Here’s a practical framework for choosing the right tool for your project:

Start here: What kind of project is this?

Pure single-language project (only Elixir, only JavaScript, only Python, etc.)
→ Use the language’s native tooling (Mix, npm scripts, Poetry, etc.)
→ Only add Make or Just if you have operational concerns like Docker or Terraform

Polyglot project or single-language with cross-cutting concerns (e.g., Elixir + Terraform + Docker)
→ Use Just or Make for orchestration
→ Example: just serve starts Docker containers and runs mix phx.server

Do you need actual incremental builds with file dependency tracking?
→ Yes (compiling C/C++, processing assets, code generation): Use Make
→ No (just running commands): Use Just

Is cross-platform support critical? (team uses Windows, macOS, and Linux)
→ Just has the best cross-platform story
→ Make requires additional setup on Windows (WSL, Cygwin, etc.)

Conclusion

There’s no universally “right” choice here—each tool solves different problems well. Make excels when you need sophisticated build dependency tracking. Language-specific tools like Mix provide the best experience within their ecosystem. Just shines for modern, cross-platform task orchestration.

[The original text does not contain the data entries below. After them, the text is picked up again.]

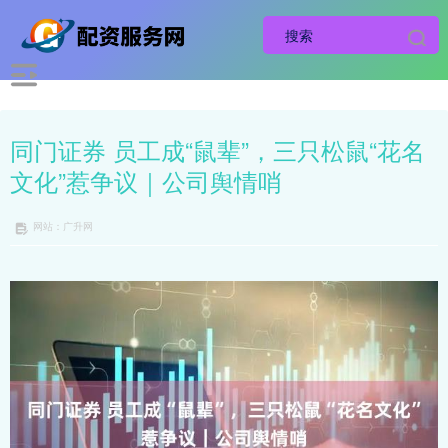
同门证券 员工成“鼠辈”，三只松鼠“花名
文化”惹争议｜公司舆情哨
网站：广升网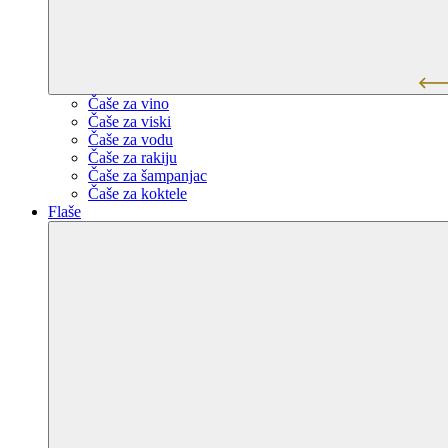
Čaše za vino
Čaše za viski
Čaše za vodu
Čaše za rakiju
Čaše za šampanjac
Čaše za koktele
Flaše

The key is matching the tool to your project’s actual needs rather than defaulting to what you know. A simple Elixir web app probably doesn’t need Just. A polyglot microservices setup with Docker, Terraform, and multiple languages probably shouldn’t rely on language-specific tooling alone.

In my current personal projects, I’ve found Just particularly valuable for bridging the gaps between different technologies—it’s become my go-to for projects that span beyond a single language runtime. But your mileage may vary depending on your team’s preferences and the complexity of your build requirements.